Clearly, for any physiological homeostatic mechanism to work there must be receptors capable of detecting the change, a control mechanism capable of initiating the appropriate corrective measures, and effectors that can carry out these corrective measures
These basic principles underlie all homeostatic mechanisms. Their effectiveness depends on negative feedback. Sometimes the corrective mechanism leading to negative feedback breaks down with the result that a deviation. This is described as positive feedback, examples of which will be considered in later chapters.
We have seen how homeostasis works in the regulation of sugar. Later we shall apply it to the regulation of osmotic pressure, temperature and respiratory gases. It is by no means confined to physiological situations. The size of a population of animals or plants Is kept constant by a homeostatic process, and essentially the same mechanism maintains the constancy of species over long periods of time
Nor are homeostatic mechanisms confined to biology. To take a very obvious example, the thermostat operates on a homeostatic basis, switching itself on or off according to the temperature.
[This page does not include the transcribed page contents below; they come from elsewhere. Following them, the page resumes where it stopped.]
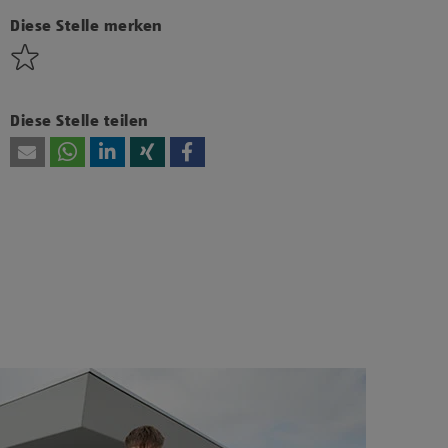
bzw. Technologien von Drittanbietern zu, um
diesen Inhalt anzuzeigen.
Diese Stelle merken
Diese Stelle teilen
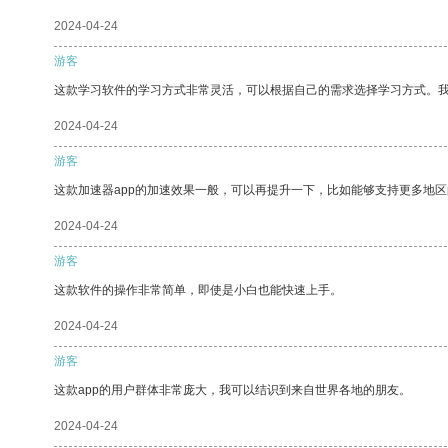
2024-04-24
游客
这款学习软件的学习方式非常灵活，可以根据自己的需求选择学习方式。
2024-04-24
游客
这款加速器app的加速效果一般，可以再提升一下，比如能够支持更多地
2024-04-24
游客
这款软件的操作非常简单，即使是小白也能快速上手。
2024-04-24
游客
这款app的用户群体非常庞大，我可以结识到来自世界各地的朋友。
2024-04-24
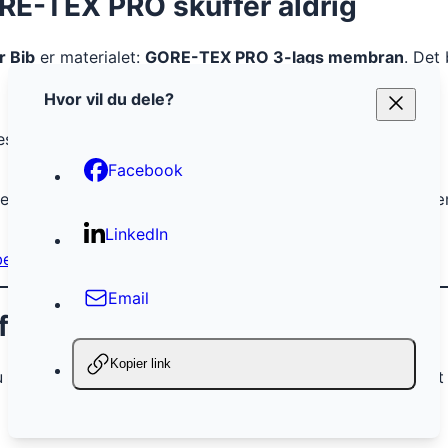
E-TEX PRO skuffer aldrig
r Bib
er materialet:
GORE-TEX PRO 3-lags membran
. Det
Hvor vil du dele?
es eller på varme dage.
Facebook
e leverede. På varme dage var ventilationslynlåsene en kæ
LinkedIn
rbedre din skiteknik
Email
funktionalitet
Kopier link
u får
masser af lommer
, der er lette at komme til – perfekt t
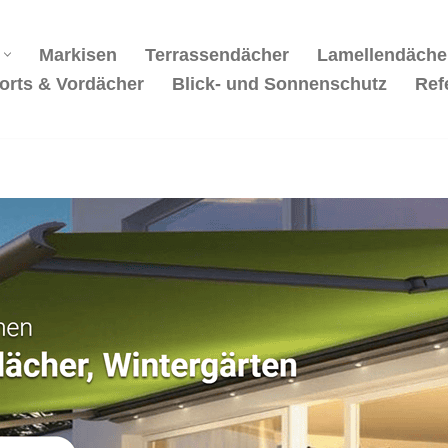
Markisen
Terrassendächer
Lamellendäche
orts & Vordächer
Blick- und Sonnenschutz
Ref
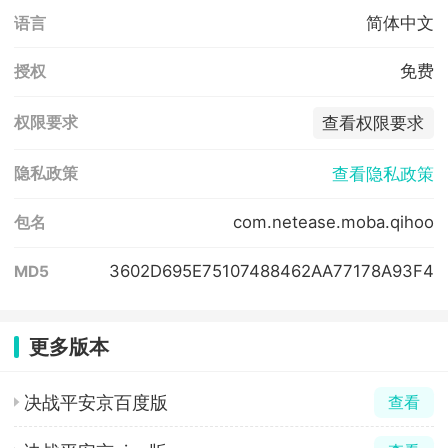
简体中文
语言
免费
授权
查看权限要求
权限要求
查看隐私政策
隐私政策
com.netease.moba.qihoo
包名
3602D695E75107488462AA77178A93F4
MD5
更多版本
决战平安京百度版
查看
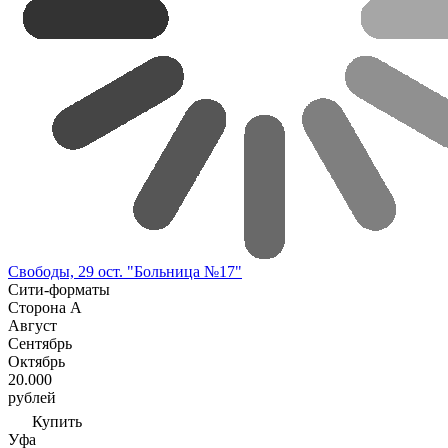
Свободы, 29 ост. "Больница №17"
Сити-форматы
Сторона A
Август
Сентябрь
Октябрь
20.000
рублей
Купить
Уфа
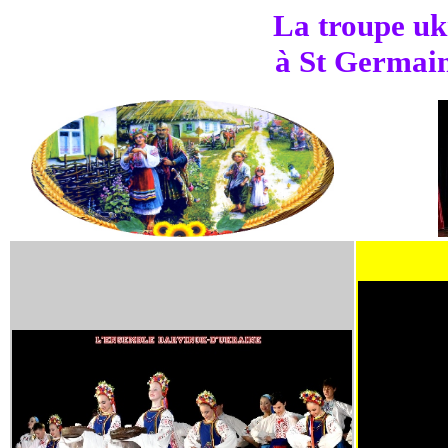
La troupe uk
à St Germain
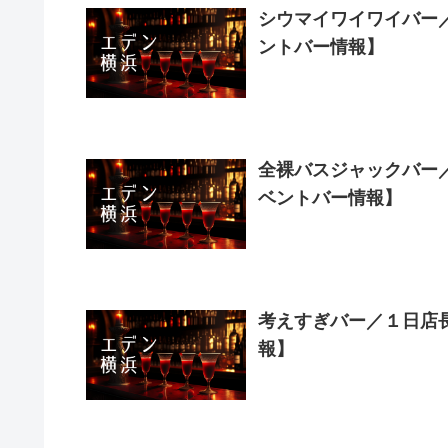
シウマイワイワイバー／１
ントバー情報】
全裸バスジャックバー／１
ベントバー情報】
考えすぎバー／１日店長：
報】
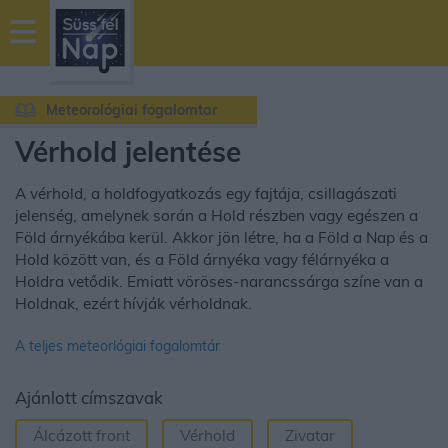
sussfelnap.hu
időjárás
Meteorológiai fogalomtar
Vérhold jelentése
A vérhold, a holdfogyatkozás egy fajtája, csillagászati
jelenség, amelynek során a Hold részben vagy egészen a
Föld árnyékába kerül. Akkor jön létre, ha a Föld a Nap és a
Hold között van, és a Föld árnyéka vagy félárnyéka a
Holdra vetődik. Emiatt vöröses-narancssárga színe van a
Holdnak, ezért hívják vérholdnak.
A teljes meteorlógiai fogalomtár
Ajánlott címszavak
Álcázott front
Vérhold
Zivatar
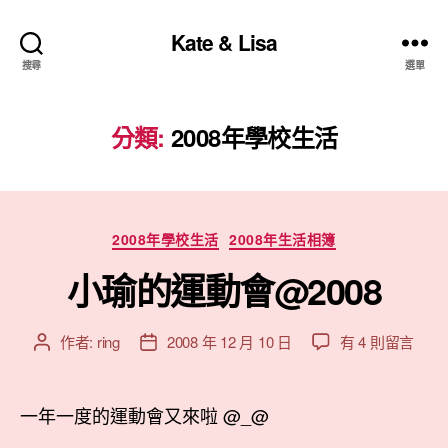
Kate & Lisa
搜尋
選單
分類:
2008年學校生活
分
2008年學校生活
2008年生活相簿
類
小瑜的運動會@2008
在
作者:
ring
2008 年 12 月 10 日
有 4 則留言
文
文
〈小
章
章
瑜
作
發
的
者
佈
一年一度的運動會又來啦 @_@
運
日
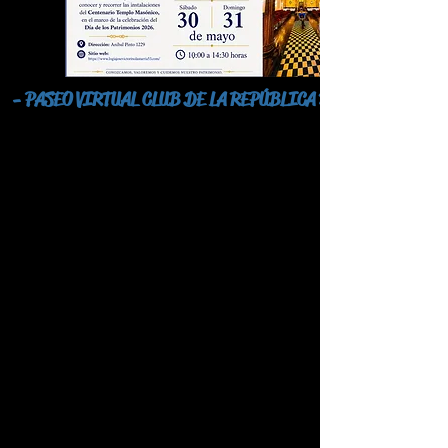
- PASEO VIRTUAL CLUB DE LA REPÚBLICA 2021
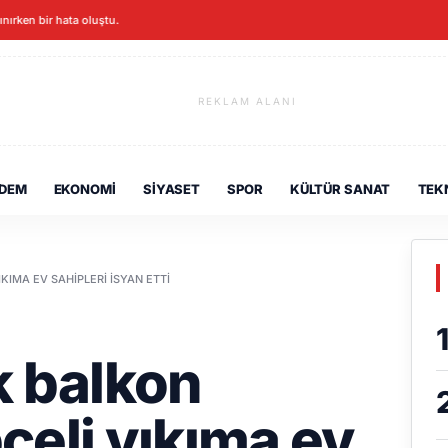
lınırken bir hata oluştu.
REKLAM ALANI
DEM
EKONOMI
SIYASET
SPOR
KÜLTÜR SANAT
TEK
IKIMA EV SAHIPLERI ISYAN ETTI
k balkon
pçeli yıkıma ev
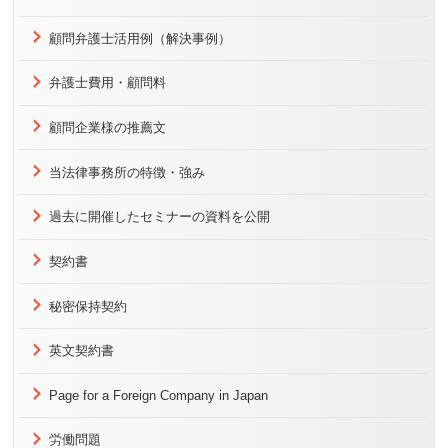
顧問弁護士活用例（解決事例）
弁護士費用・顧問料
顧問企業様の推薦文
当法律事務所の特徴・強み
過去に開催したセミナーの資料を公開
契約書
秘密保持契約
英文契約書
Page for a Foreign Company in Japan
労働問題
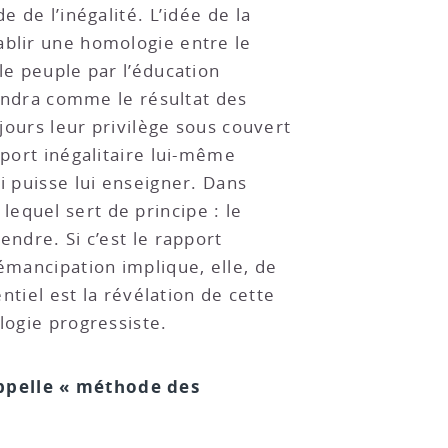
 de l’inégalité. L’idée de la
ablir une homologie entre le
le peuple par l’éducation
iendra comme le résultat des
ujours leur privilège sous couvert
pport inégalitaire lui-même
i puisse lui enseigner. Dans
 lequel sert de principe : le
endre. Si c’est le rapport
émancipation implique, elle, de
ntiel est la révélation de cette
logie progressiste.
appelle « méthode des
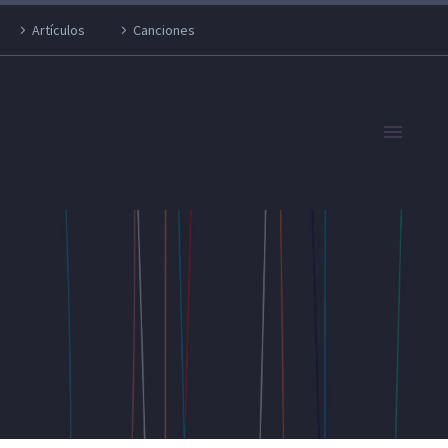
Artículos
Canciones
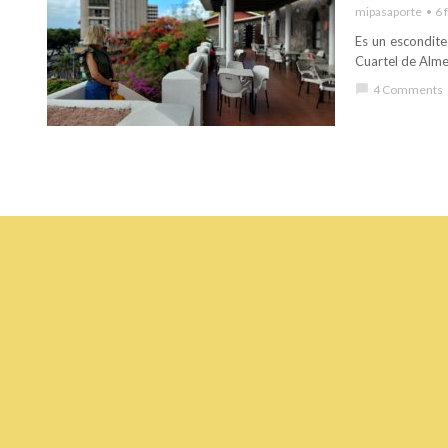
mipasaporte
6 
Es un escondite
Cuartel de Almey
chat_bubble
4 Comments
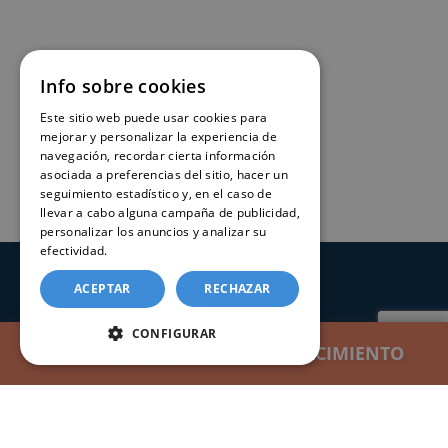
Info sobre cookies
Este sitio web puede usar cookies para
mejorar y personalizar la experiencia de
navegación, recordar cierta información
asociada a preferencias del sitio, hacer un
seguimiento estadístico y, en el caso de
llevar a cabo alguna campaña de publicidad,
personalizar los anuncios y analizar su
efectividad.
Política de cookies
ACEPTAR
RECHAZAR
SERVICIOS
CONFIGURAR
Registros Civiles España
SOLICITAR CERTIFICADO DE NACIMIENTO
Nuestro servicio
Contacte con nosotros
Consultar estado de un trámite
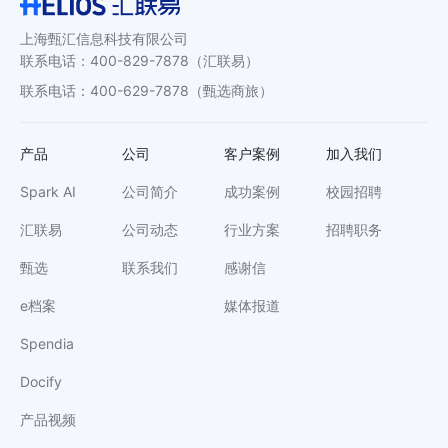
上海甄汇信息科技有限公司
联系电话
：
400-829-7878
（汇联易）
联系电话
：
400-629-7878
（甄选商旅）
产品
公司
客户案例
加入我们
Spark AI
公司简介
成功案例
校园招聘
汇联易
公司动态
行业方案
招聘职务
甄选
联系我们
感谢信
e档案
媒体报道
Spendia
Docify
产品视频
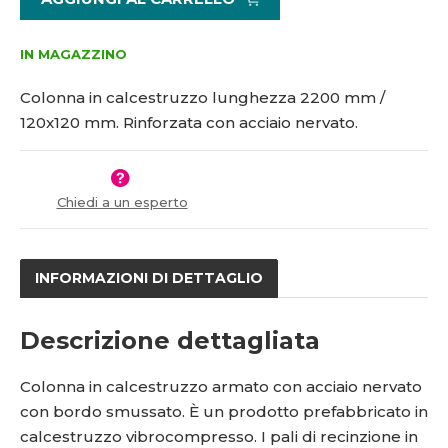
i
š
t
i
m
t
IN MAGAZZINO
n
m
o
n
Colonna in calcestruzzo lunghezza 2200 mm /
ž
o
120x120 mm. Rinforzata con acciaio nervato.
s
ž
t
s
v
t
í
v
Chiedi a un esperto
í
INFORMAZIONI DI DETTAGLIO
Descrizione dettagliata
Colonna in calcestruzzo armato con acciaio nervato
con bordo smussato. È un prodotto prefabbricato in
calcestruzzo vibrocompresso. I pali di recinzione in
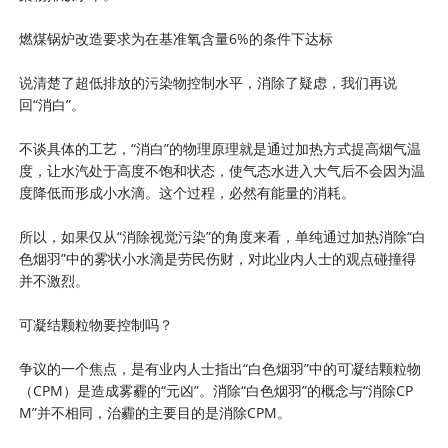
燃煤锅炉改造要求为在基准氧含量6%的条件下达标
说清楚了超低排放的污染物控制水平，消除了疑虑，我们再说
回“消白”。
不谈具体的工艺，“消白”的物理原理就是通过加热方式提高烟气温
度，让水汽处于高度不饱和状态，使气态水进入大气后不会因为温
度降低而形成小水滴。这个过程，必然有能量的消耗。
所以，如果仅从“消除视觉污染”的角度来看，单纯通过加热消除“白
色烟羽”中的雾状小水滴是劳民伤财，对此业内人士的观点碰撞得
并不激烈。
可凝结颗粒物要控制吗？
争议的一个焦点，是有业内人士指出“白色烟羽”中的可凝结颗粒物
（CPM）是造成雾霾的“元凶”。消除“白色烟羽”的概念与“消除CP
M”并不相同，治霾的主要目的是消除CPM。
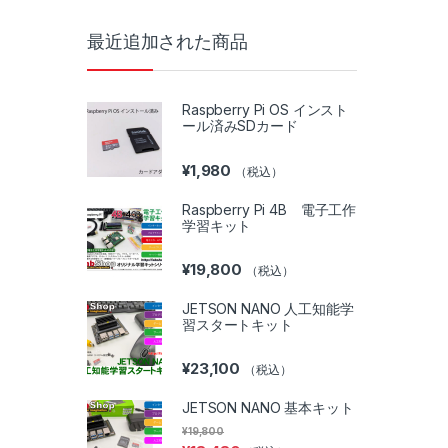
最近追加された商品
Raspberry Pi OS インスト
ール済みSDカード
¥
1,980
（税込）
Raspberry Pi 4B 電子工作
学習キット
¥
19,800
（税込）
JETSON NANO 人工知能学
習スタートキット
¥
23,100
（税込）
JETSON NANO 基本キット
¥
19,800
Many machines involve similar principles, and even industrial processes, economic system, and stabilization of prices can be analyzed in similar terms.
The term now used to embrace all these concepts is cybernetics, the science of communication and control. A Greek word meaning ‘steersman’ the term was first coined by the Fresh physicist and mathematician A.M. ampere over a hundred years ago, but it was applied more widely by Norbert Wiener in 1948. The term is now used as a unifying concept to include all forms of self-adjusting mechanism both in machines and organisms.